Lorsque ma petite fille, le bras tendu pour atteindre ma main, laisse la sienne dans la mienne, je me sens puissante et forte.
Je me sens à ma place, et cette fois je ne souhaiterais l’échanger avec personne.
J’ai la main de ma petite fille dans la mienne. Elle me la tend, avec sa confiance aveugle en moi. Je me sens paisible. Je ne suis pas alors grande de ce que je fais, mais de ce que je suis, de ce que nous sommes, de cette relation qui bouleverse ma vie, et lui a donné un sens nouveau. Lorsque j’ai sa petite main dans la mienne, je sais que je suis pour elle la mère idéale, « celle-là que je voulais », comme elle dit – non pas parce que je fais des trucs incroyables, mais parce que je suis là, présente à ses côtés, à la regarder grandir, lui sourire, et lui donner la main.
Une main tendue est une invitation à la relation.

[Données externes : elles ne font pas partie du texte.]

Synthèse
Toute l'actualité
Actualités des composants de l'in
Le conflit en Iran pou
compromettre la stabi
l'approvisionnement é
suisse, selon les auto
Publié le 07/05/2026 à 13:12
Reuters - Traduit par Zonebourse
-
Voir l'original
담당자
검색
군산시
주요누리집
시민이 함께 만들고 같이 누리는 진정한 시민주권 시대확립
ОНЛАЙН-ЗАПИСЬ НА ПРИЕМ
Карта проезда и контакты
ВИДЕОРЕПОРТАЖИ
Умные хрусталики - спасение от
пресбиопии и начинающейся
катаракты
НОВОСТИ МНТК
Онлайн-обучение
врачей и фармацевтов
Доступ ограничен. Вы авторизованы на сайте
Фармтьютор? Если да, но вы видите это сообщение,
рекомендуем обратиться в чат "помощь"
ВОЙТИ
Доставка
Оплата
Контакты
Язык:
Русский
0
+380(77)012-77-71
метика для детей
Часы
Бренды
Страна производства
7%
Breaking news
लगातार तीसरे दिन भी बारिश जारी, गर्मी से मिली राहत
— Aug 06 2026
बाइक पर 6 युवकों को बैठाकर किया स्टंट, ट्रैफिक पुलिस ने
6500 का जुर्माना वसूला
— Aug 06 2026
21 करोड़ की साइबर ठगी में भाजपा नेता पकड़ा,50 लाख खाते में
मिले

Elle suppose d’être acceptée, reçue, et elle attend en réponse qu’une autre main se donne. Je ne me tiens pas la main toute seule. Une main se tend vers une autre, qui en retour prend la mienne. Se donner la main suppose d’être deux, et suppose une réciprocité, contrairement à l’action de prendre la main. La première fois que j’ai donné la main à celui qui est devenu ensuite mon mari, cette main était électrique, consentement.

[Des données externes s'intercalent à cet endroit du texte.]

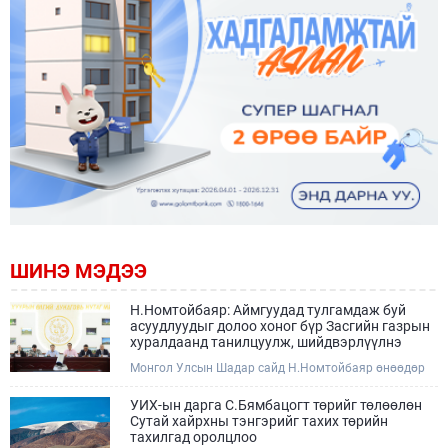
ШИНЭ МЭДЭЭ
Н.Номтойбаяр: Аймгуудад тулгамдаж буй
асуудлуудыг долоо хоног бүр Засгийн газрын
хуралдаанд танилцуулж, шийдвэрлүүлнэ
Монгол Улсын Шадар сайд Н.Номтойбаяр өнөөдөр
Өмнөговь, Дундговь аймагт ажиллалаа. Ерөнхий
сайдын 10 дугаар албан даалгавар, Улсын Онцгой
УИХ-ын дарга С.Бямбацогт төрийг төлөөлөн
комиссын даргын 3 дугаар тушаалын хүрээнд
Сутай хайрхны тэнгэрийг тахих төрийн
Өмнөговь аймагт байгаль орчин, уул уурхайн 358
тахилгад оролцлоо
зөрчил илрүүлж, 200 гаруйг нь арилгуулаад байна.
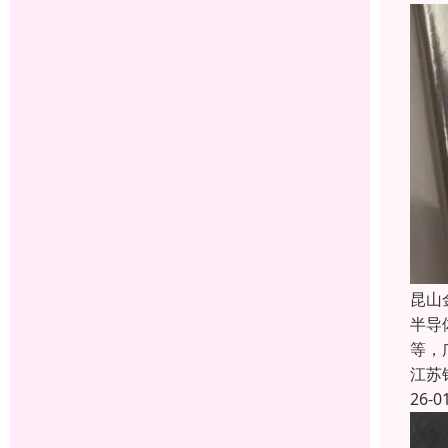
昆山
半导
等，
江苏
26-0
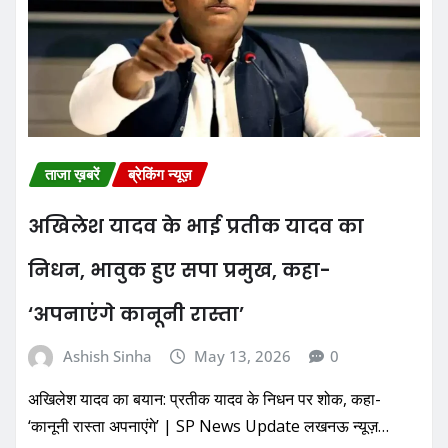
ताजा ख़बरें
ब्रेकिंग न्यूज़
अखिलेश यादव के भाई प्रतीक यादव का
निधन, भावुक हुए सपा प्रमुख, कहा-
‘अपनाएंगे कानूनी रास्ता’
Ashish Sinha
May 13, 2026
0
अखिलेश यादव का बयान: प्रतीक यादव के निधन पर शोक, कहा-
‘कानूनी रास्ता अपनाएंगे’ | SP News Update लखनऊ न्यूज़…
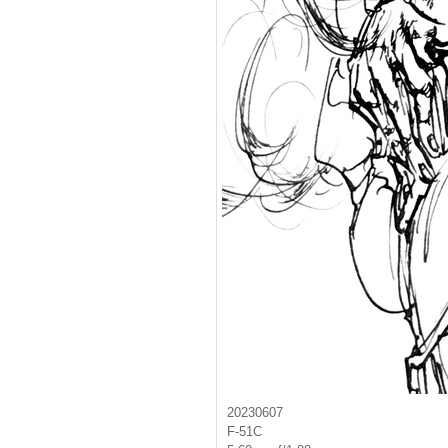
20230607
F-51C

Se donner la main, c’est accepter d’être avec, d’être en relation de contact, dans un rapport déjà charnel.
Donner la main est donc le symbole même de la relation. Nos corps franchissent l’espace vide qui nous sépare et nous maintient à côté, pour quelques instants être dans le contact, sans être pourtant dans la fusion. Si donner la main est si fort – je ne donne pas la main à un parfait inconnu – c’est que se donner la main suppose une absence de distance. Le toucher est parmi les cinq sens celui de la proximité. Tous les autres sens supposent la distance : si j’ai le nez collé sur ce que je veux voir, je ne vois rien du tout ; si je colle mon oreille à ce que je veux entendre, je me défonce l’oreille.
La main est l’outil de l’exploration, de la connaissance par le corps.
Par elle je ne suis pas dans une compréhension intellectuelle de l’autre, mais charnelle, par elle c’est « par mon corps que je comprends autrui » (Maurice Merleau-Ponty). Ce n’est qu’en apparence que la caresse est « contact de deux épidermes » (Sartre). Pour ceux qui la vivent, elle est rencontre d’autrui par le corps, et expression de soi par le toucher. Je peux dire toute ma tendresse dans ce simple toucher.
Ainsi se donner la main est un toucher réciproque par lequel j’accepte la relation, la dépendance à l’autre, par lequel j’exprime ma tendresse. Recevoir et donner la main à ma petite fille, c’est en un geste, par le corps, dire et goûter cette relation, sentir la confiance qu’elle met en moi, et pour un instant jouir d’être avec elle, tout simplement.